■ Work item ■
Copy the records word for word, omitting all pictures.

■ Available data ■
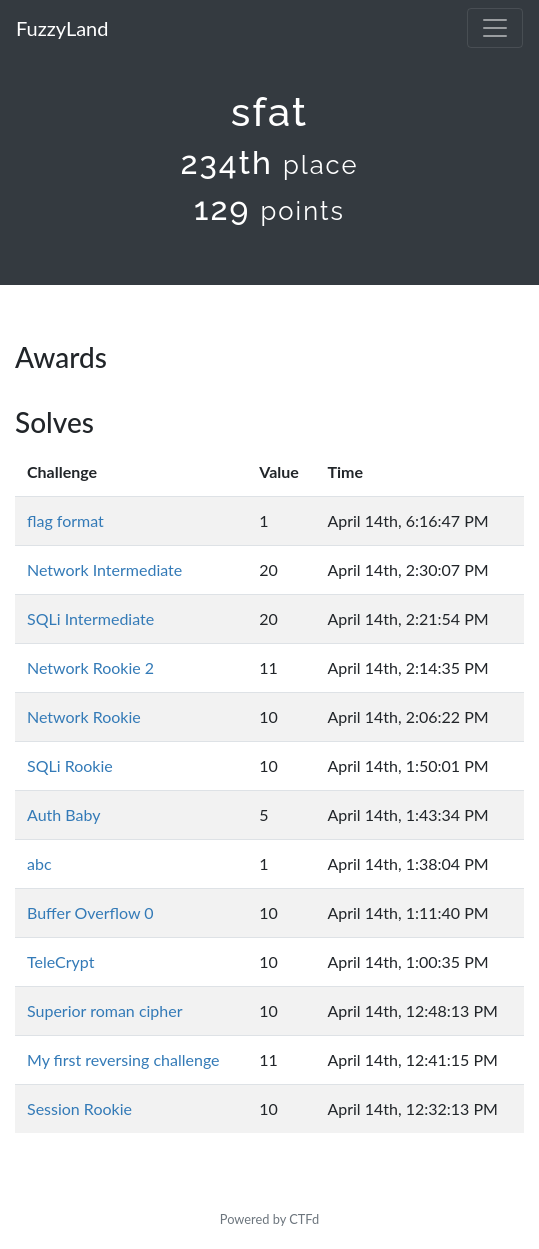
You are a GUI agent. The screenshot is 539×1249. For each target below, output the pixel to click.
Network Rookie (84, 716)
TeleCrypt (60, 961)
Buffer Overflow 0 (90, 912)
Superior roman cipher (105, 1010)
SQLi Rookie (70, 765)
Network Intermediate (104, 569)
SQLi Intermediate (90, 618)
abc (39, 863)
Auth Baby (63, 814)
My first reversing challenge (123, 1059)
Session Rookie (79, 1108)
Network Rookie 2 (90, 667)
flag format (65, 520)
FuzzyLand (62, 28)
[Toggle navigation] (495, 28)
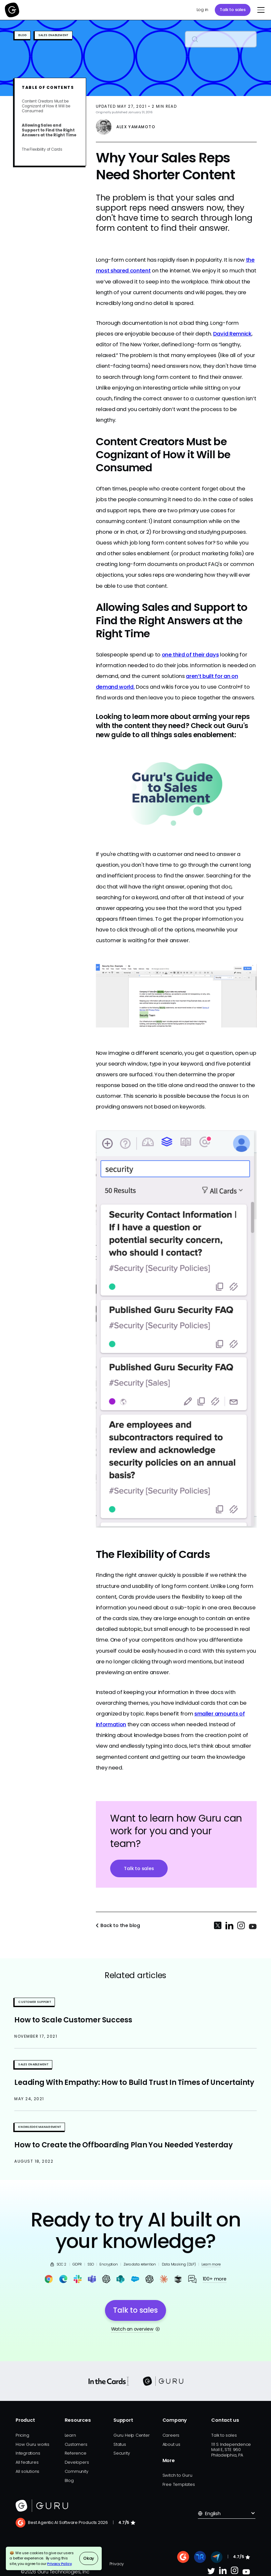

■ Answer below ■
You are a GUI agent. The screenshot is 539×1249. For each target below, output the pixel to click.
Network Rookie (84, 716)
TeleCrypt (60, 961)
Buffer Overflow 0 (90, 912)
Superior roman cipher (105, 1010)
SQLi Rookie (70, 765)
Network Intermediate (104, 569)
SQLi Intermediate (90, 618)
abc (39, 863)
Auth Baby (63, 814)
My first reversing challenge (123, 1059)
Session Rookie (79, 1108)
Network Rookie 2 (90, 667)
flag format (65, 520)
FuzzyLand (62, 28)
[Toggle navigation] (495, 28)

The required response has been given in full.